Variable annuities offer a selection of underlying funds whose performance is driven by various investment markets.
Variable annuities offer more growth potential than fixed or indexed annuities; however, negative returns are also possible. Many variable annuities offer “riders,” which are features that can be added to provide additional benefits (at an additional cost). Some riders offer an enhanced death benefit, a guaranteed accumulation amount, or a guaranteed withdrawal amount – no matter what happens in the markets. However, there are typically requirements and restrictions around riders, so it’s important to understand them before adding them to an annuity.
In all the examples above, there is an accumulation phase where funds can grow and remain liquid until they are turned into an income stream or withdrawn.
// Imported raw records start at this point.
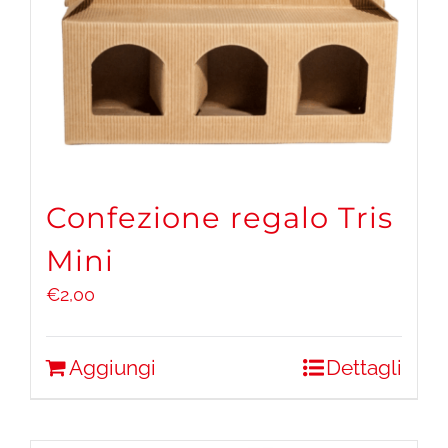
Confezione regalo Tris
Mini
€
2,00
Aggiungi
Dettagli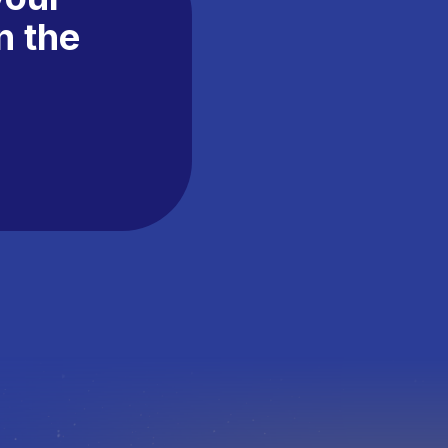
on the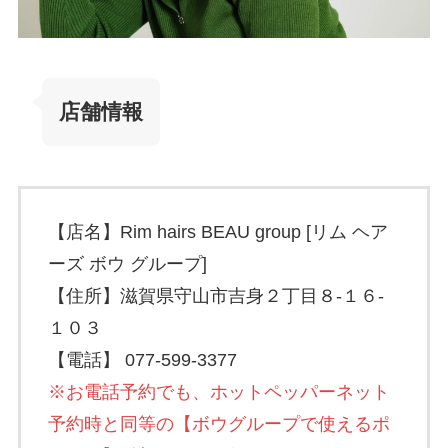
店舗情報
【店名】Rim hairs BEAU group [リム ヘア
ーズ ボウ グループ]
【住所】滋賀県守山市吉身２丁目８-１６-
１０３
【電話】
077-599-3377
※お電話予約でも、ホットペッパーネット
予約時と同等の【ボウグループで使えるポ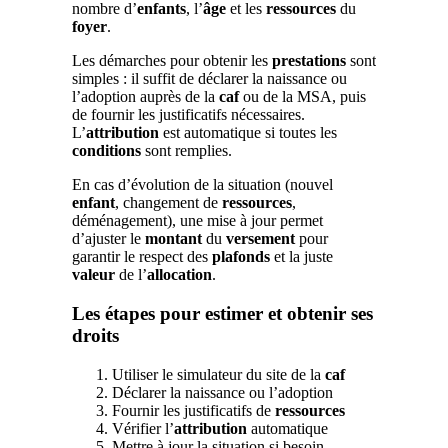
nombre d’
enfants
, l’
âge
et les
ressources
du
foyer
.
Les démarches pour obtenir les
prestations
sont
simples : il suffit de déclarer la naissance ou
l’adoption auprès de la
caf
ou de la MSA, puis
de fournir les justificatifs nécessaires.
L’
attribution
est automatique si toutes les
conditions
sont remplies.
En cas d’évolution de la situation (nouvel
enfant
, changement de
ressources
,
déménagement), une mise à jour permet
d’ajuster le
montant
du
versement
pour
garantir le respect des
plafonds
et la juste
valeur
de l’
allocation
.
Les étapes pour estimer et obtenir ses
droits
Utiliser le simulateur du site de la
caf
Déclarer la naissance ou l’adoption
Fournir les justificatifs de
ressources
Vérifier l’
attribution
automatique
Mettre à jour la situation si besoin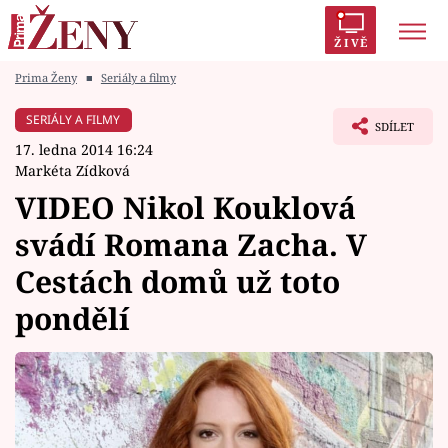
ŽIVĚ
Prima Ženy
■
Seriály a filmy
Trendy:
Polabí
Inspekce
Prostřeno!
AYTO?
SERIÁLY A FILMY
SDÍLET
Módní alarm
Zrádci
Proměny
17. ledna 2014 16:24
Markéta Zídková
VIDEO Nikol Kouklová
svádí Romana Zacha. V
Témata
Cestách domů už toto
Celebrity
pondělí
Vztahy
Seriály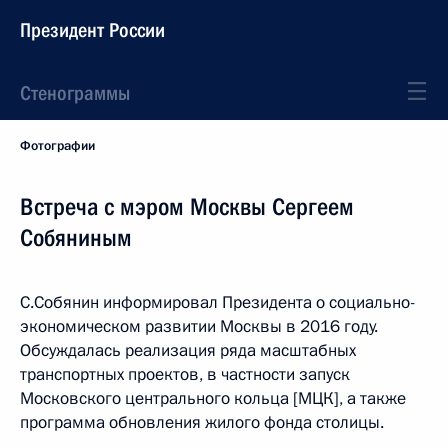
Президент России
Стенограммы
Фотографии
Встреча с мэром Москвы Сергеем
Собяниным
С.Собянин информировал Президента о социально-
экономическом развитии Москвы в 2016 году.
Обсуждалась реализация ряда масштабных
транспортных проектов, в частности запуск
Московского центрального кольца [МЦК], а также
программа обновления жилого фонда столицы.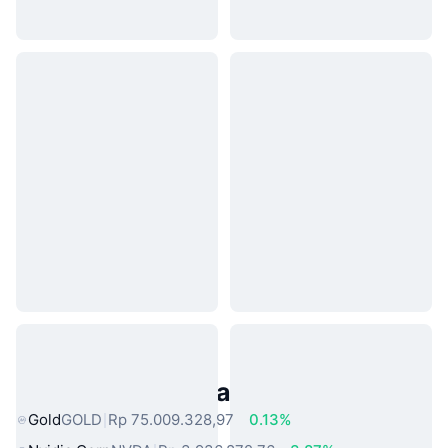
Aset Dunia Nyata Populer
Gold
GOLD
Rp 75.009.328,97
0.13%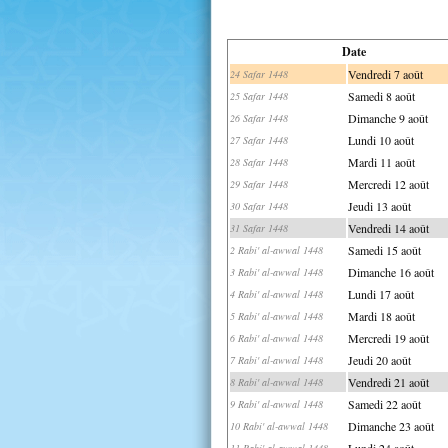
Date
Vendredi 7 août
24 Safar 1448
Samedi 8 août
25 Safar 1448
Dimanche 9 août
26 Safar 1448
Lundi 10 août
27 Safar 1448
Mardi 11 août
28 Safar 1448
Mercredi 12 août
29 Safar 1448
Jeudi 13 août
30 Safar 1448
Vendredi 14 août
31 Safar 1448
Samedi 15 août
2 Rabi' al-awwal 1448
Dimanche 16 août
3 Rabi' al-awwal 1448
Lundi 17 août
4 Rabi' al-awwal 1448
Mardi 18 août
5 Rabi' al-awwal 1448
Mercredi 19 août
6 Rabi' al-awwal 1448
Jeudi 20 août
7 Rabi' al-awwal 1448
Vendredi 21 août
8 Rabi' al-awwal 1448
Samedi 22 août
9 Rabi' al-awwal 1448
Dimanche 23 août
10 Rabi' al-awwal 1448
Lundi 24 août
11 Rabi' al-awwal 1448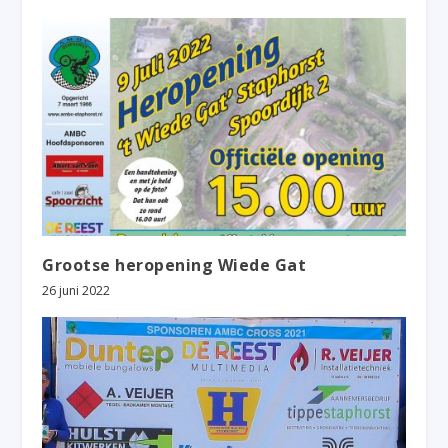
Grootse heropening Wiede Gat
26 juni 2022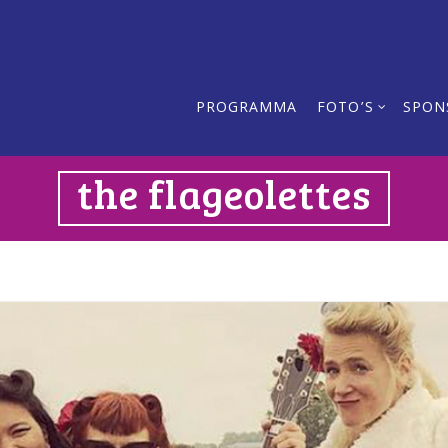
PROGRAMMA
FOTO’S
SPON
the flageolettes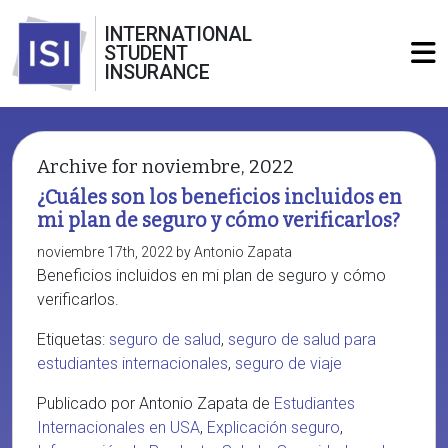
INTERNATIONAL
STUDENT
INSURANCE
Archive for noviembre, 2022
¿Cuáles son los beneficios incluidos en
mi plan de seguro y cómo verificarlos?
noviembre 17th, 2022 by Antonio Zapata
Beneficios incluidos en mi plan de seguro y cómo
verificarlos.
Etiquetas:
seguro de salud
,
seguro de salud para
estudiantes internacionales
,
seguro de viaje
Publicado por Antonio Zapata de
Estudiantes
Internacionales en USA
,
Explicación seguro
,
Income annuities , however, provide an income stream immediately or at a specified future date which is not dependent on the growth of funds during the accumulation phase.
Now, let’s take a look at some terms that get applied to the different types of annuities …
Deferred or immediate
You may also hear annuities being referred to as immediate or deferred: What’s the difference?
Deferred — A deferred annuity has an accumulation phase between the date the contract is issued and the date you begin receiving income payments. During this phase, your funds grow depending on the type of annuity.
Immediate – In an immediate annuity, the purchase payment is immediately turned into a stream of annuity payments. There is no accumulation phase.
Single or flexible premium
Single premium — A single premium annuity allows for only one purchase payment.
Flexible premium — A flexible premium allows you to add funds to the annuity after the contract’s inception date. As long as income payments have not started, you can continue to add funds.
In some cases, an annuity could have a modified flexible premium where multiple payments can be made but only for a set amount of time after the contract’s inception date.